SQL

SQLZoo SELECT from WORLD: Solutions and Explanations

Worked solutions to every SQLZoo SELECT from WORLD exercise, from basic filtering to population and GDP-per-capita queries, each explained step by step.

3 May 2024

SQLZoo SELECT from WORLD: Solutions and Explanations

SQLZoo's World database is a great way to practice SELECT queries. Each exercise builds on the last, starting with basic selection and moving to computed columns, filtering, and formatting.

Here are the solutions with notes on what each one teaches.

Basic selection

All countries with name, continent, and population:

Sql
SELECT name, continent, population
FROM world

Countries with at least 200 million people:

Sql
SELECT name
FROM world
WHERE population > 200000000

Computed columns

Per-capita GDP for large countries:

Sql
SELECT name, gdp/population
FROM world
WHERE population > 200000000

Division in SELECT creates a computed column. No need for application-layer math.

Population in millions for South America:

Sql
SELECT name, population/1000000
FROM world
WHERE continent = 'South America'

Filtering with IN and LIKE

Specific countries by name:

Sql
SELECT name, population
FROM world
WHERE name IN ('France', 'Germany', 'Italy')

Countries containing "United" in the name:

Sql
SELECT name
FROM world
WHERE name LIKE '%United%'

% matches any characters.

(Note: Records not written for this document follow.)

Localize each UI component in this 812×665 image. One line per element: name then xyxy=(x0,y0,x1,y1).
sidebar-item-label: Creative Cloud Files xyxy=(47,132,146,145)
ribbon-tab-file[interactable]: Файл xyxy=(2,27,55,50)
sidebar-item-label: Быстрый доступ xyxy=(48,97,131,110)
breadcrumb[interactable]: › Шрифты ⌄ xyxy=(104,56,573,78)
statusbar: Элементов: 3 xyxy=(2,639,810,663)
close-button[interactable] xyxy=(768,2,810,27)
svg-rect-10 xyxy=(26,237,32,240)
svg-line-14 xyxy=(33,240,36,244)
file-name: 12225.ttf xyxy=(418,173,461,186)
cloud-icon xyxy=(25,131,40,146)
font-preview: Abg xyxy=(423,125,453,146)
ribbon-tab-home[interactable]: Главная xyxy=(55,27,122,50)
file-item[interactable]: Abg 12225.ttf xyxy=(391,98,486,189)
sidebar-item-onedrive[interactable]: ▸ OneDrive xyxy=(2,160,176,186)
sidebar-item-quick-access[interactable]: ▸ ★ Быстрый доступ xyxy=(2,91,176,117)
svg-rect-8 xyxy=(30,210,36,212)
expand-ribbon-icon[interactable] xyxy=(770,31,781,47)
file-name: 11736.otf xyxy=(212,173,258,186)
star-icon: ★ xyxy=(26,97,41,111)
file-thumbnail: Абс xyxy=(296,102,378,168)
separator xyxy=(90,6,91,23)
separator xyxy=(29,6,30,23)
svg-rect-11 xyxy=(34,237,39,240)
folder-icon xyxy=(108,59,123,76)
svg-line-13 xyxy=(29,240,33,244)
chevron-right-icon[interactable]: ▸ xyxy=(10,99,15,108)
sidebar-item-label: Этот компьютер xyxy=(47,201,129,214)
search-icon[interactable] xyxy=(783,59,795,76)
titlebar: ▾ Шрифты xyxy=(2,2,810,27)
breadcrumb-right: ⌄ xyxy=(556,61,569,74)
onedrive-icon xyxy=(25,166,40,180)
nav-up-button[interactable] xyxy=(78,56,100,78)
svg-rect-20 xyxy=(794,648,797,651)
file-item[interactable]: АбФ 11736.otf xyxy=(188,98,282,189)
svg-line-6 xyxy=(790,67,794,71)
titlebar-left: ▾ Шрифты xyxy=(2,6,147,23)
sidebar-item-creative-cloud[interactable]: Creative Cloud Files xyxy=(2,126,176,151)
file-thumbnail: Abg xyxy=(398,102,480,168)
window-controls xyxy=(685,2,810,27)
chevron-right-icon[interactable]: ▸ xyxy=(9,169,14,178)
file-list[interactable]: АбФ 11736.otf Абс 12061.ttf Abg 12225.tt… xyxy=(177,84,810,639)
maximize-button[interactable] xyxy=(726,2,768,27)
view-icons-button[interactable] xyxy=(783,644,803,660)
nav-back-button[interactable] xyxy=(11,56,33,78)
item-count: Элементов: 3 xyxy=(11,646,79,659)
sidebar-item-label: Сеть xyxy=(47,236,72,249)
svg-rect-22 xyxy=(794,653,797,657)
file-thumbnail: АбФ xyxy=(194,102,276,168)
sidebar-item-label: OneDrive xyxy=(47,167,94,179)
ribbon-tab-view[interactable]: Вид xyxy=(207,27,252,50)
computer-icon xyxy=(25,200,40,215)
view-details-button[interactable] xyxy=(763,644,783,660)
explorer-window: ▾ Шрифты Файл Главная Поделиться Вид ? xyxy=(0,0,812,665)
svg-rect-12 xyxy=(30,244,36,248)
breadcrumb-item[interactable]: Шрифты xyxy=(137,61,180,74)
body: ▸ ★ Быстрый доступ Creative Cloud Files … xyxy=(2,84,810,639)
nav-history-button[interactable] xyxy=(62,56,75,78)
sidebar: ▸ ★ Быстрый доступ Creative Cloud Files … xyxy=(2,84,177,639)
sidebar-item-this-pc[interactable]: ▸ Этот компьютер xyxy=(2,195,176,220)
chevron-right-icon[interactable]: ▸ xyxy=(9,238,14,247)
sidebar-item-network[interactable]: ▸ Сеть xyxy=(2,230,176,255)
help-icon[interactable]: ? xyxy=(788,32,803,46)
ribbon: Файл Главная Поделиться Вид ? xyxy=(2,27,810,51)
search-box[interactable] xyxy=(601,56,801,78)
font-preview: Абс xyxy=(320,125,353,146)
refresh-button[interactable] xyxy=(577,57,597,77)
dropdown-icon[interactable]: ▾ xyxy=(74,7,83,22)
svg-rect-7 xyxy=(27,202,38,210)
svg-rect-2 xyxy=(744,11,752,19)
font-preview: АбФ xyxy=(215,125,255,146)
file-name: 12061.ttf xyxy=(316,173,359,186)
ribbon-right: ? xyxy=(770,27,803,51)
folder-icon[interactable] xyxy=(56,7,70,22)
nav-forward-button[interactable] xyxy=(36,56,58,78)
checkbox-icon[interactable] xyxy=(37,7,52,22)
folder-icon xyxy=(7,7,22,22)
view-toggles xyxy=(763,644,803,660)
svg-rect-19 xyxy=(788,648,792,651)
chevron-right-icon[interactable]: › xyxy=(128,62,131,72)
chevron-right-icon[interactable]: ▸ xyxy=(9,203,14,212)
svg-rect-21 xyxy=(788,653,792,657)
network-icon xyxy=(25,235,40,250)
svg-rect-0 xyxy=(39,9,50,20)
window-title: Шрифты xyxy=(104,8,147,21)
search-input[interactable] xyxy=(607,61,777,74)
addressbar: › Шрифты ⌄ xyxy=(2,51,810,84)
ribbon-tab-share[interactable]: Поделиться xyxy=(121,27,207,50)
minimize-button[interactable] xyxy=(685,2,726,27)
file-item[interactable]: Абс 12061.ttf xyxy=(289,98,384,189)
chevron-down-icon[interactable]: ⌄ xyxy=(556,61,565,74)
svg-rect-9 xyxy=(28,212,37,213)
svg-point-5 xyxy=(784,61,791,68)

LIKE '%United%' finds "United Kingdom", "United States", "United Arab Emirates".

Combining conditions with OR

Countries that are big by area or by population:

Sql
SELECT name, population, area
FROM world
WHERE population > 250000000 OR area > 3000000

Exclusive OR (XOR)

Big by area or big by population, but not both:

Sql
SELECT name, population, area
FROM world
WHERE (population > 250000000 AND area < 3000000)
   OR (population < 250000000 AND area > 3000000)

SQL doesn't have an XOR operator. You build it with AND/OR logic. Australia (big area, small population) and Indonesia (big population, small area) are included. China (both big) is excluded.

Rounding with ROUND

Population in millions and GDP in billions for South America, rounded to 2 decimal places:

Sql
SELECT name,
       ROUND(population/1000000.0, 2),
       ROUND(gdp/1000000000.0, 2)
FROM world
WHERE continent = 'South America'

The .0 in the divisor forces floating-point division. Without it, integer division truncates the decimals.

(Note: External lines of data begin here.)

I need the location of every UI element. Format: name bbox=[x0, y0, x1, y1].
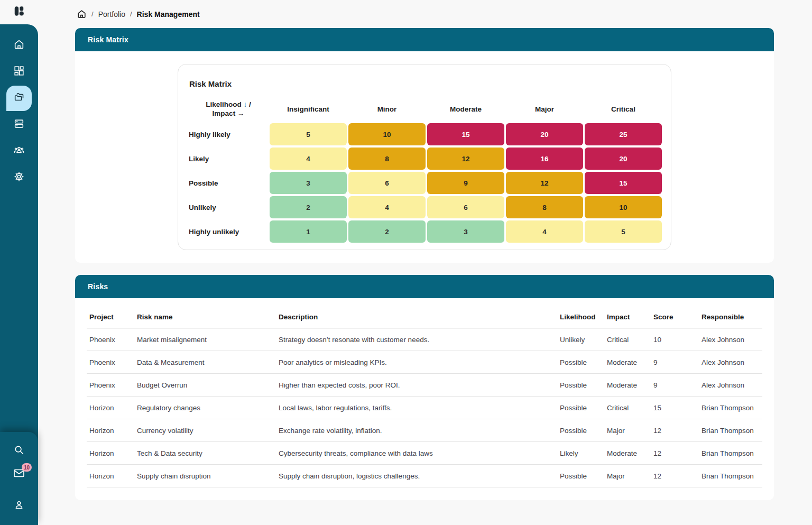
risk-cell-description: Exchange rate volatility, inflation. bbox=[276, 419, 557, 442]
risk-table-row: PhoenixMarket misalignementStrategy does… bbox=[87, 328, 762, 351]
risk-cell-description: Higher than expected costs, poor ROI. bbox=[276, 374, 557, 397]
risk-cell-project: Phoenix bbox=[87, 328, 134, 351]
risk-cell-likelihood: Possible bbox=[557, 465, 604, 487]
matrix-cell: 12 bbox=[427, 148, 504, 170]
breadcrumb-item-current: Risk Management bbox=[137, 10, 200, 19]
folders-icon bbox=[13, 91, 25, 105]
risk-cell-score: 9 bbox=[651, 351, 699, 374]
home-icon bbox=[13, 39, 25, 52]
matrix-cell: 8 bbox=[348, 148, 426, 170]
matrix-cell: 2 bbox=[348, 220, 426, 243]
matrix-cell: 3 bbox=[427, 220, 504, 243]
risks-column-header: Responsible bbox=[699, 298, 762, 328]
matrix-cell: 15 bbox=[585, 172, 662, 194]
risk-cell-responsible: Alex Johnson bbox=[699, 374, 762, 397]
people-icon bbox=[13, 144, 25, 158]
risks-column-header: Likelihood bbox=[557, 298, 604, 328]
risk-matrix-title: Risk Matrix bbox=[189, 79, 661, 88]
search-icon bbox=[13, 444, 25, 458]
risk-matrix-panel: Risk Matrix Risk Matrix Likelihood ↓ / I… bbox=[75, 28, 774, 263]
matrix-cell: 5 bbox=[585, 220, 662, 243]
matrix-cell: 15 bbox=[427, 123, 504, 145]
matrix-cell: 4 bbox=[348, 196, 426, 218]
risks-panel: Risks ProjectRisk nameDescriptionLikelih… bbox=[75, 275, 774, 500]
risk-cell-responsible: Brian Thompson bbox=[699, 442, 762, 465]
risk-cell-score: 10 bbox=[651, 328, 699, 351]
gear-icon bbox=[13, 171, 25, 185]
risk-cell-name: Currency volatility bbox=[134, 419, 276, 442]
matrix-row-label: Highly likely bbox=[189, 123, 268, 145]
inbox-button[interactable]: 10 bbox=[8, 464, 30, 485]
risks-panel-body: ProjectRisk nameDescriptionLikelihoodImp… bbox=[75, 298, 774, 500]
storage-icon bbox=[13, 118, 25, 132]
sidebar-item-records[interactable] bbox=[6, 112, 32, 137]
risk-table-row: PhoenixBudget OverrunHigher than expecte… bbox=[87, 374, 762, 397]
breadcrumb-item-portfolio[interactable]: Portfolio bbox=[98, 10, 125, 19]
matrix-row-label: Possible bbox=[189, 172, 268, 194]
risk-cell-responsible: Brian Thompson bbox=[699, 465, 762, 487]
matrix-cell: 5 bbox=[270, 123, 347, 145]
risk-cell-impact: Moderate bbox=[604, 442, 651, 465]
risk-table-row: HorizonTech & Data securityCybersecurity… bbox=[87, 442, 762, 465]
app-logo[interactable] bbox=[0, 0, 38, 24]
sidebar-item-dashboard[interactable] bbox=[6, 59, 32, 85]
risks-column-header: Score bbox=[651, 298, 699, 328]
sidebar-item-settings[interactable] bbox=[6, 165, 32, 190]
matrix-cell: 4 bbox=[270, 148, 347, 170]
matrix-axis-label: Likelihood ↓ / Impact → bbox=[189, 100, 268, 121]
sidebar-item-home[interactable] bbox=[6, 33, 32, 58]
risk-cell-project: Phoenix bbox=[87, 351, 134, 374]
risk-cell-impact: Major bbox=[604, 419, 651, 442]
risk-cell-project: Horizon bbox=[87, 419, 134, 442]
risk-cell-description: Strategy doesn’t resonate with customer … bbox=[276, 328, 557, 351]
matrix-cell: 8 bbox=[506, 196, 583, 218]
risk-cell-impact: Critical bbox=[604, 397, 651, 419]
risks-table: ProjectRisk nameDescriptionLikelihoodImp… bbox=[87, 298, 762, 487]
mail-icon: 10 bbox=[13, 467, 25, 482]
matrix-cell: 6 bbox=[348, 172, 426, 194]
matrix-cell: 1 bbox=[270, 220, 347, 243]
risk-cell-description: Poor analytics or misleading KPIs. bbox=[276, 351, 557, 374]
risk-table-row: PhoenixData & MeasurementPoor analytics … bbox=[87, 351, 762, 374]
risk-cell-project: Phoenix bbox=[87, 374, 134, 397]
risk-cell-name: Supply chain disruption bbox=[134, 465, 276, 487]
profile-button[interactable] bbox=[8, 495, 30, 517]
risk-matrix-grid: Likelihood ↓ / Impact → InsignificantMin… bbox=[189, 100, 661, 243]
matrix-column-header: Insignificant bbox=[270, 100, 347, 121]
risk-cell-responsible: Brian Thompson bbox=[699, 419, 762, 442]
risk-cell-score: 15 bbox=[651, 397, 699, 419]
risk-cell-name: Regulatory changes bbox=[134, 397, 276, 419]
matrix-cell: 16 bbox=[506, 148, 583, 170]
risk-table-row: HorizonCurrency volatilityExchange rate … bbox=[87, 419, 762, 442]
matrix-row-label: Likely bbox=[189, 148, 268, 170]
matrix-cell: 20 bbox=[585, 148, 662, 170]
risk-cell-project: Horizon bbox=[87, 397, 134, 419]
app-root: 10 bbox=[0, 0, 812, 525]
risk-matrix-panel-header: Risk Matrix bbox=[75, 28, 774, 51]
matrix-cell: 20 bbox=[506, 123, 583, 145]
sidebar-item-portfolio[interactable] bbox=[6, 86, 32, 111]
risk-table-row: HorizonRegulatory changesLocal laws, lab… bbox=[87, 397, 762, 419]
matrix-column-header: Moderate bbox=[427, 100, 504, 121]
risk-cell-responsible: Brian Thompson bbox=[699, 397, 762, 419]
matrix-cell: 10 bbox=[585, 196, 662, 218]
breadcrumb-home[interactable] bbox=[77, 9, 87, 19]
search-button[interactable] bbox=[8, 440, 30, 462]
matrix-cell: 4 bbox=[506, 220, 583, 243]
inbox-badge: 10 bbox=[22, 463, 32, 472]
matrix-row-label: Unlikely bbox=[189, 196, 268, 218]
sidebar-footer: 10 bbox=[0, 432, 38, 525]
risk-matrix-card: Risk Matrix Likelihood ↓ / Impact → Insi… bbox=[178, 64, 671, 250]
risk-cell-score: 12 bbox=[651, 419, 699, 442]
risk-cell-likelihood: Possible bbox=[557, 397, 604, 419]
risk-cell-responsible: Alex Johnson bbox=[699, 351, 762, 374]
risk-cell-likelihood: Unlikely bbox=[557, 328, 604, 351]
dashboard-icon bbox=[13, 65, 25, 79]
matrix-column-header: Critical bbox=[585, 100, 662, 121]
risk-cell-impact: Critical bbox=[604, 328, 651, 351]
matrix-row-label: Highly unlikely bbox=[189, 220, 268, 243]
risk-cell-impact: Moderate bbox=[604, 351, 651, 374]
risk-cell-responsible: Alex Johnson bbox=[699, 328, 762, 351]
sidebar-item-team[interactable] bbox=[6, 139, 32, 164]
risk-cell-name: Market misalignement bbox=[134, 328, 276, 351]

Per-capita GDP for trillion-dollar economies

Sql
SELECT name, ROUND(gdp/population, -3)
FROM world
WHERE gdp >= 1000000000000

ROUND(value, -3) rounds to the nearest thousand. Useful for making large numbers readable.

The takeaway

These exercises cover the most common SELECT patterns: filtering, computed columns, pattern matching, boolean logic, and formatting. Master these and you can handle most day-to-day SQL work.